The New York’s Department of Financial Services has been running an independent probe into Barclays Bank Foreign exchange operations, which is understood to cover its trading activities and the algorithm trading systems of some other big banks in the world.
This investigation has been on for a while and is seen to be holding off a conclusion as regards the FX rate-fix manipulation case with other US and UK regulatory authorities, which is reported to be close to a resolution according to individuals knowledgeable about the matter.
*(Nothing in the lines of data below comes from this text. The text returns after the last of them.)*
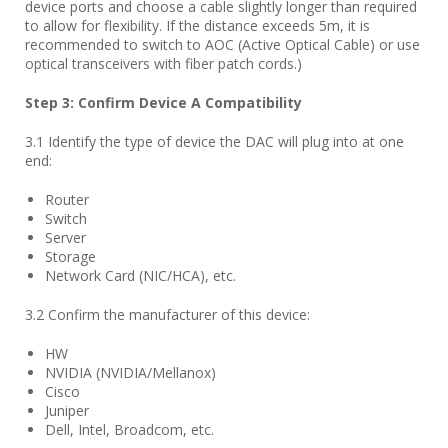
device ports and choose a cable slightly longer than required
to allow for flexibility. If the distance exceeds 5m, it is
recommended to switch to AOC (Active Optical Cable) or use
optical transceivers with fiber patch cords.)
Step
3
: Confirm Device A Compatibility
3.1 Identify the type of device the DAC will plug into at one
end:
Router
Switch
Server
Storage
Network Card (NIC/HCA), etc.
3.2 Confirm the manufacturer of this device:
HW
NVIDIA (NVIDIA/Mellanox)
Cisco
Juniper
Dell, Intel, Broadcom, etc.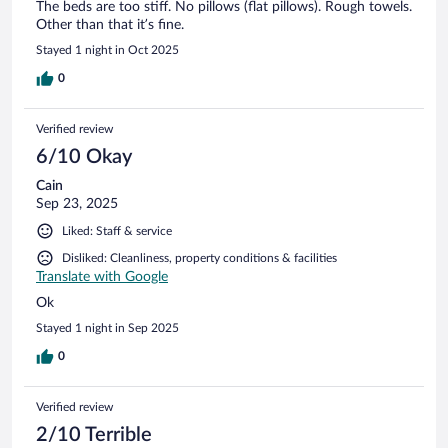
The beds are too stiff. No pillows (flat pillows). Rough towels.
Other than that it’s fine.
Stayed 1 night in Oct 2025
0
Verified review
6/10 Okay
Cain
Sep 23, 2025
Liked: Staff & service
Disliked: Cleanliness, property conditions & facilities
Translate with Google
Ok
Stayed 1 night in Sep 2025
0
Verified review
2/10 Terrible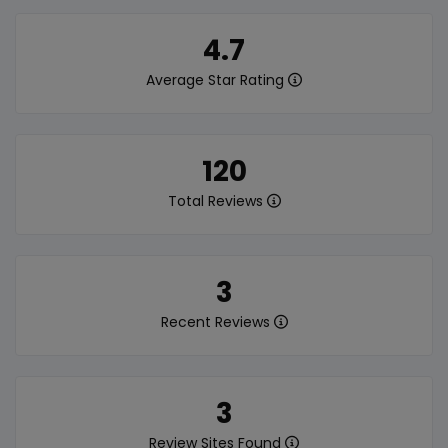
4.7
Average Star Rating
120
Total Reviews
3
Recent Reviews
3
Review Sites Found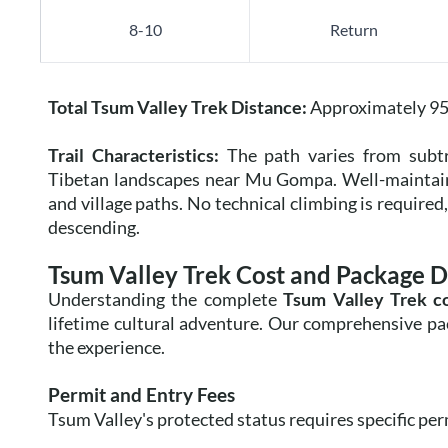
8-10
Return
Total Tsum Valley Trek Distance:
Approximately 95 
Trail Characteristics:
The path varies from subtro
Tibetan landscapes near Mu Gompa. Well-maintained
and village paths. No technical climbing is require
descending.
Tsum Valley Trek Cost and Package D
Understanding the complete
Tsum Valley Trek c
lifetime cultural adventure. Our comprehensive pack
the experience.
Permit and Entry Fees
Tsum Valley's protected status requires specific pe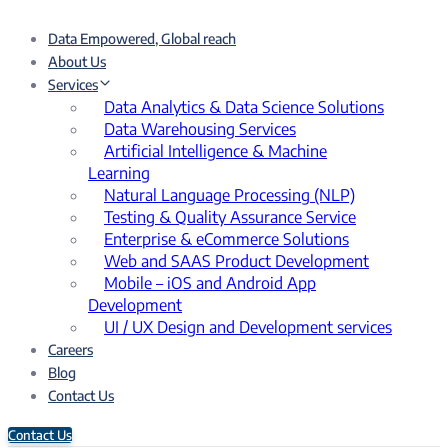
Data Empowered, Global reach
About Us
Services
Data Analytics & Data Science Solutions
Data Warehousing Services
Artificial Intelligence & Machine
Learning
Natural Language Processing (NLP)
Testing & Quality Assurance Service
Enterprise & eCommerce Solutions
Web and SAAS Product Development
Mobile – iOS and Android App
Development
UI / UX Design and Development services
Careers
Blog
Contact Us
Contact Us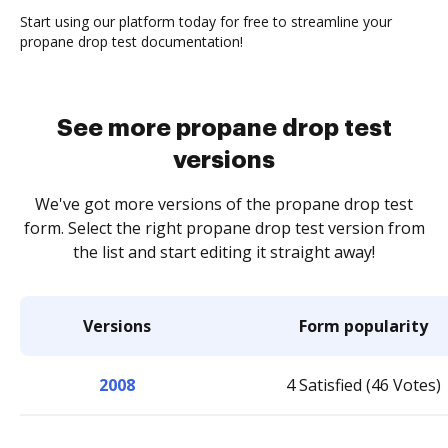
Start using our platform today for free to streamline your
propane drop test documentation!
See more propane drop test
versions
We've got more versions of the propane drop test
form. Select the right propane drop test version from
the list and start editing it straight away!
Versions
Form popularity
2008
4 Satisfied (46 Votes)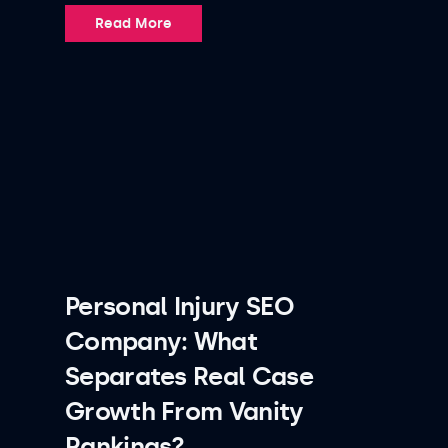
Read More
Personal Injury SEO
Company: What
Separates Real Case
Growth From Vanity
Rankings?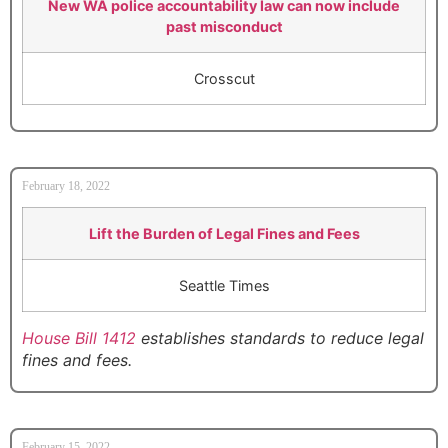
New WA police accountability law can now include
past misconduct
Crosscut
February 18, 2022
Lift the Burden of Legal Fines and Fees
Seattle Times
House Bill 1412
establishes standards to reduce legal
fines and fees.
February 15, 2022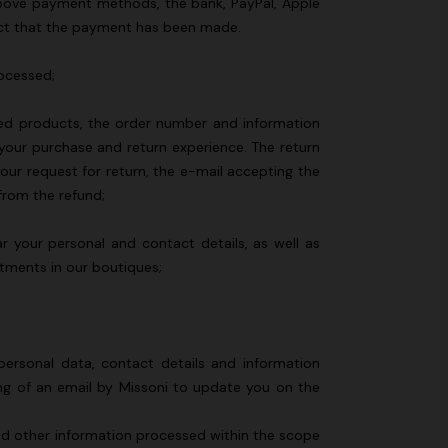
e above payment methods, the bank, PayPal, Apple
fact that the payment has been made.
rocessed;
urned products, the order number and information
 your purchase and return experience. The return
our request for return, the e-mail accepting the
 from the refund;
ar your personal and contact details, as well as
ntments in our boutiques;
personal data, contact details and information
ing of an email by Missoni to update you on the
 and other information processed within the scope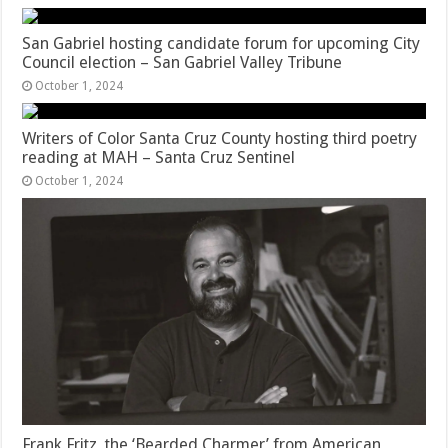
San Gabriel hosting candidate forum for upcoming City
Council election – San Gabriel Valley Tribune
October 1, 2024
Writers of Color Santa Cruz County hosting third poetry
reading at MAH – Santa Cruz Sentinel
October 1, 2024
Frank Fritz, the ‘Bearded Charmer’ from American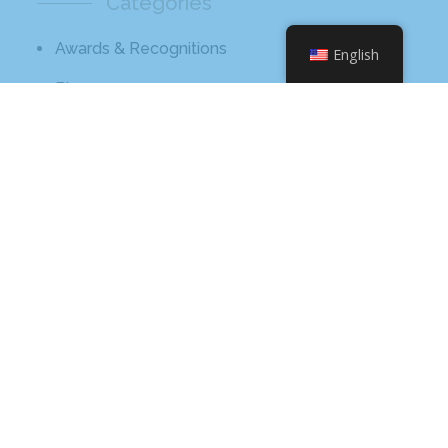
Categories
Awards & Recognitions
English
Blog
Broadcast
Core Values
Hissho Foundation
News
Tips And Advice
Meta
Log In
Entries Feed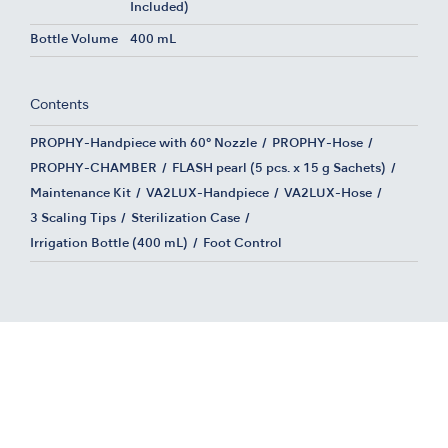
Included)
Bottle Volume
400 mL
Contents
PROPHY-Handpiece with 60° Nozzle
PROPHY-Hose
PROPHY-CHAMBER
FLASH pearl (5 pcs. x 15 g Sachets)
Maintenance Kit
VA2LUX-Handpiece
VA2LUX-Hose
3 Scaling Tips
Sterilization Case
Irrigation Bottle (400 mL)
Foot Control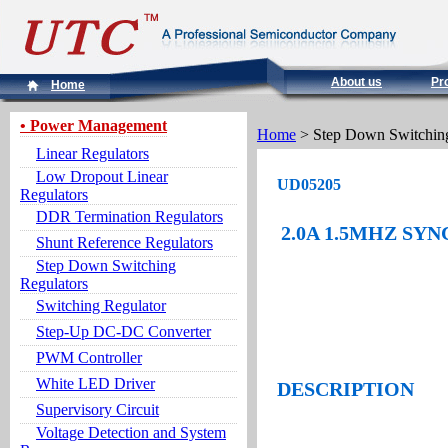
About us
Pr
Home
• Power Management
Home
> Step Down Switching
Linear Regulators
Low Dropout Linear
UD05205
Regulators
DDR Termination Regulators
2.0A 1.5MHZ S
Shunt Reference Regulators
Step Down Switching
Regulators
Switching Regulator
Step-Up DC-DC Converter
PWM Controller
White LED Driver
DESCRIPTION
Supervisory Circuit
Voltage Detection and System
The investigations run by UK’s Financial Conduct Authority and the US Commodity Futures Trading Commission are separate from this run by the DFS. Barclays has vying for a single deal settlement with all authorities involved in this probe, as it pulled a the settlement deal last year with the CFTC and FCA which saw a total of about $4.3 billion penalty levied on Bank of America, Citigroup, HSBC, JPMorgan Chase, Royal Bank of Scotland and UBS. The reason for pulling for the last minute pull out? The DFA was not involved in the potential deal. The UK banking giant Barclays seeks to kill three birds with one stone, as it is in negotiating for a settlement of about £1bn to the three regulators, DFA, FCA and CFTC.
The DFA is also looking into algorithm trading of BNP, Credit Suisse, Goldman Sachs and Société Générale as well as Deutche bank as we earlier reported.